* _What this task involves_:
Write out exactly, and only, the lines below from the line with "Strom vom Energieversorger in der Nähe zu" through the line with "Zwischenfrüchten - Seßlach"; pictures do not belong in the copy.

* _Provided records_:

----

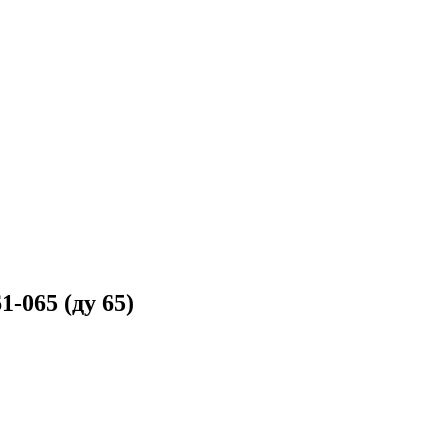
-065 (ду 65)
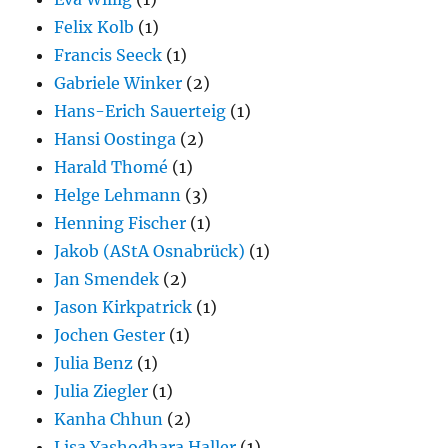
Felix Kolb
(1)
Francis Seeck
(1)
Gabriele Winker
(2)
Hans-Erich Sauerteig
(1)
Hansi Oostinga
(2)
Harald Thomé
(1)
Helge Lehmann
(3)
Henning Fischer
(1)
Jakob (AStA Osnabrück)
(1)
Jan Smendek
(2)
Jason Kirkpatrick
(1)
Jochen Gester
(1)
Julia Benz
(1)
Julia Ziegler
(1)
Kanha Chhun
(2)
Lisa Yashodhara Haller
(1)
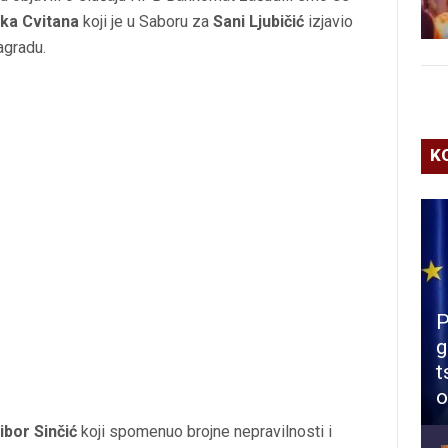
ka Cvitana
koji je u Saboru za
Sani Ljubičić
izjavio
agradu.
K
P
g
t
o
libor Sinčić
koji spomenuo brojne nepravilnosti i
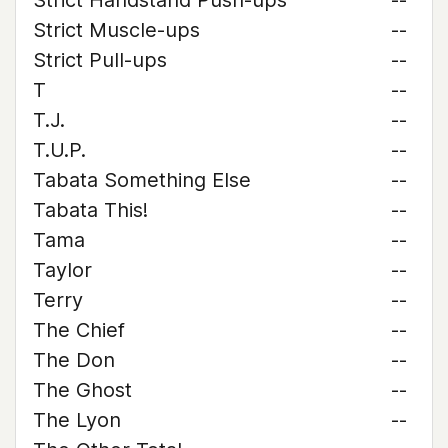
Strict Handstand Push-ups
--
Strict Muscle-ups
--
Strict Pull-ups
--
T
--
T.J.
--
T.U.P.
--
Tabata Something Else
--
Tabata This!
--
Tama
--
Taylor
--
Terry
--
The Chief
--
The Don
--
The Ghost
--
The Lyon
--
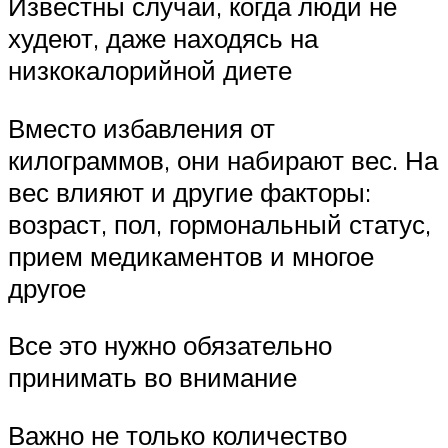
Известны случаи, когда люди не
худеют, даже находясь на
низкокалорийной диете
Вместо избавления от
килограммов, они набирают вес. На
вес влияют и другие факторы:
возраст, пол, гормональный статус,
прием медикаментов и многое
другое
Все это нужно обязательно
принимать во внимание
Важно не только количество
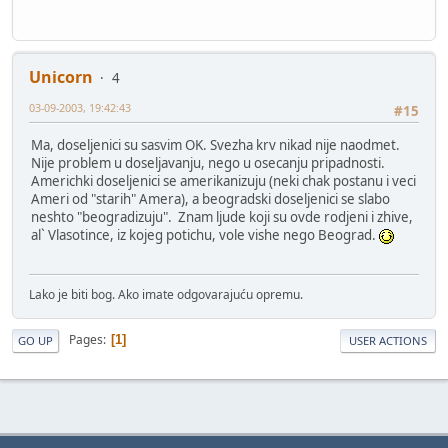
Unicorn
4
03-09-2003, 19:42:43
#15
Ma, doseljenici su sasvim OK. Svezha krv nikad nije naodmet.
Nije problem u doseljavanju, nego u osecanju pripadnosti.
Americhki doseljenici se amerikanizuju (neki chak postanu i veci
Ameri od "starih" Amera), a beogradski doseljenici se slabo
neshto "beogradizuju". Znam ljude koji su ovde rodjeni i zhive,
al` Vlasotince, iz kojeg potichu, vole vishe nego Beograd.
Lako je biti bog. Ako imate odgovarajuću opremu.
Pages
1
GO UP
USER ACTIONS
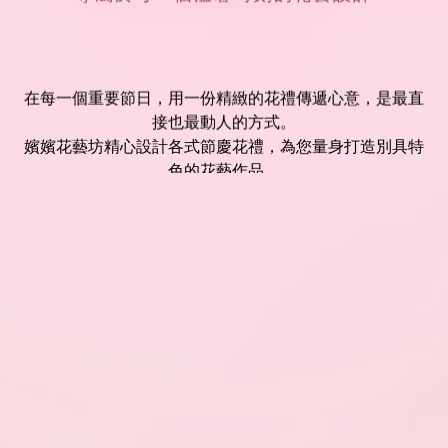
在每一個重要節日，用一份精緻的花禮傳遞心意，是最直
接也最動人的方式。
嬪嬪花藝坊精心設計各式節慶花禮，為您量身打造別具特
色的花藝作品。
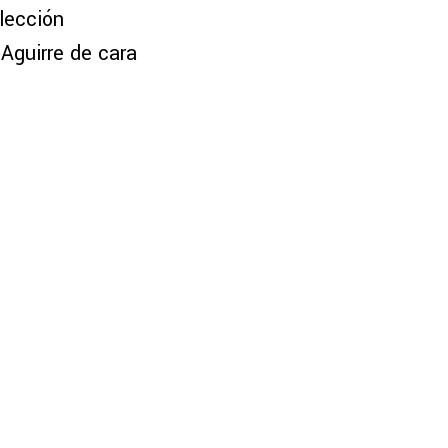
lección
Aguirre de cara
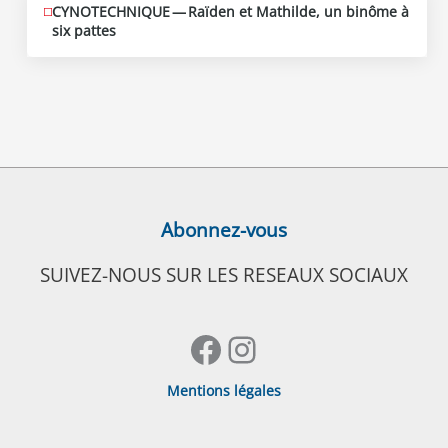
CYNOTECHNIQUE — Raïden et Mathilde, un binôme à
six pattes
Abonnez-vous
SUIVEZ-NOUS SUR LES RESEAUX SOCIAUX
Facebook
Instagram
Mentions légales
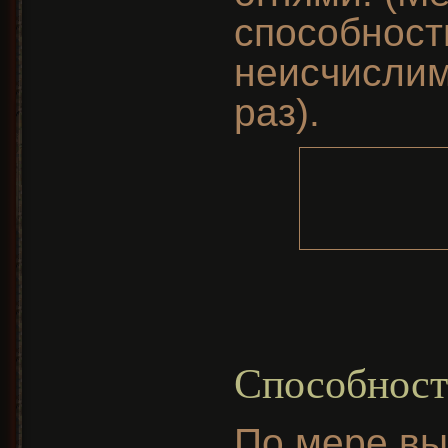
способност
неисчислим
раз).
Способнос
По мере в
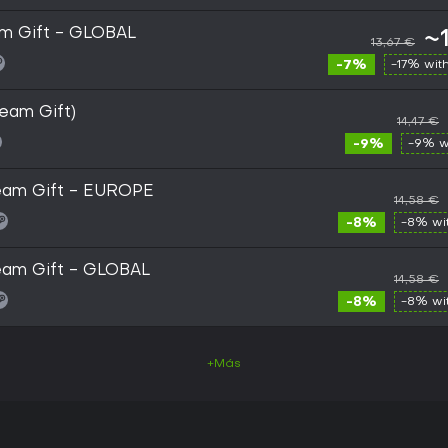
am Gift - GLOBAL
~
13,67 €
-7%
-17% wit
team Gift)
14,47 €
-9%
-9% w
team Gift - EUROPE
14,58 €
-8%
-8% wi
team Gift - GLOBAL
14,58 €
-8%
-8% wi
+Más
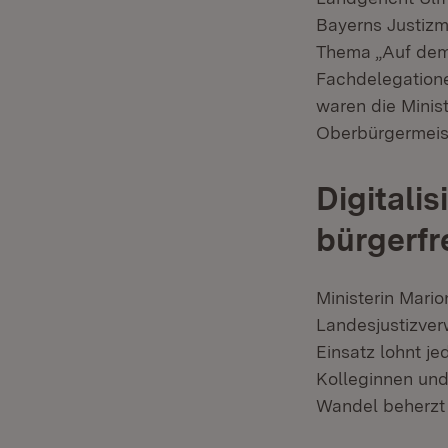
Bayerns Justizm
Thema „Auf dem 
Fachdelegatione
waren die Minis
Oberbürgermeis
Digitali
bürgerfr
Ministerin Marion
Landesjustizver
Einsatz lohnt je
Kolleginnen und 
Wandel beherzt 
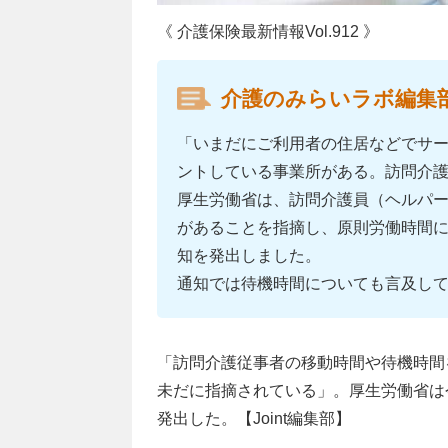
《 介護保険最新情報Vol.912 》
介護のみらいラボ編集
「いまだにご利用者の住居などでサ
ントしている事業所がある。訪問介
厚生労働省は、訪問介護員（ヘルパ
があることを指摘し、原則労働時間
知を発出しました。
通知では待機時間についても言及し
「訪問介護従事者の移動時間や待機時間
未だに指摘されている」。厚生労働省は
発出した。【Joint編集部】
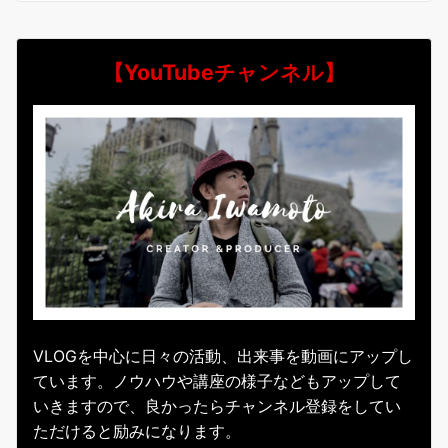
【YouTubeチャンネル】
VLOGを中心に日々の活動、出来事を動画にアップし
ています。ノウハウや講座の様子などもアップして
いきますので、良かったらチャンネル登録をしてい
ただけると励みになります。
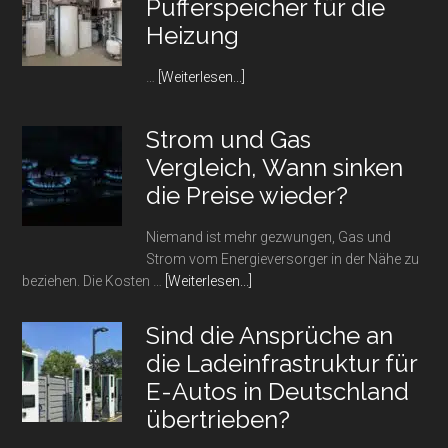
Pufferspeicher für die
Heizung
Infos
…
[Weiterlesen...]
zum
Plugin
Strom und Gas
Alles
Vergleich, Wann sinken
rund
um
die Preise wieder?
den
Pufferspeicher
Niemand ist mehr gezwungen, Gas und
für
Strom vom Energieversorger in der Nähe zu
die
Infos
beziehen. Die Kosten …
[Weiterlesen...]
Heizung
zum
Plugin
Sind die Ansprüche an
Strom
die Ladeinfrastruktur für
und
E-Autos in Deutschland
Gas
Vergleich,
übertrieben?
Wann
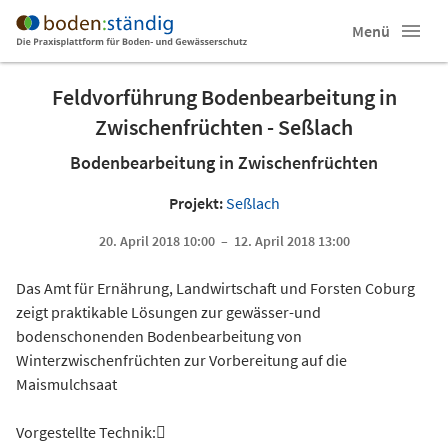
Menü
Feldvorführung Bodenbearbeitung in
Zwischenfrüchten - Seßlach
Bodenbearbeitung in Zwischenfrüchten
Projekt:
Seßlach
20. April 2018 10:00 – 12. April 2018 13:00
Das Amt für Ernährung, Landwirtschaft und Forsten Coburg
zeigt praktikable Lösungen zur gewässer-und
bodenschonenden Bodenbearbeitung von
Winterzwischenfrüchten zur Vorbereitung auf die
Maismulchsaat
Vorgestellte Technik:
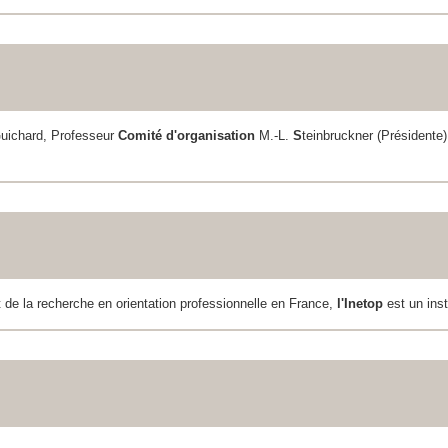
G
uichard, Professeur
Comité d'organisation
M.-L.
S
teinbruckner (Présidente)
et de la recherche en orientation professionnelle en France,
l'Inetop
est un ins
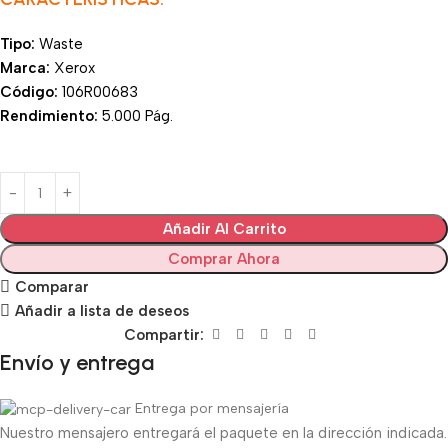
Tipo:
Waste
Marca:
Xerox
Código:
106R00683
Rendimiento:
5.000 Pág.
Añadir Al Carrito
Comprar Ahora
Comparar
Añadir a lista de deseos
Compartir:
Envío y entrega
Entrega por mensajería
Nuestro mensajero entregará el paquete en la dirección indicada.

----

* _Task response_:
Strom vom Energieversorger in der Nähe zu
die
Infos
beziehen. Die Kosten …
[Weiterlesen...]
Heizung
zum
Plugin
Sind die Ansprüche an
Strom
die Ladeinfrastruktur für
und
E-Autos in Deutschland
Gas
Vergleich,
übertrieben?
Wann
Menü
Feldvorführung Bodenbearbeitung in
Zwischenfrüchten - Seßlach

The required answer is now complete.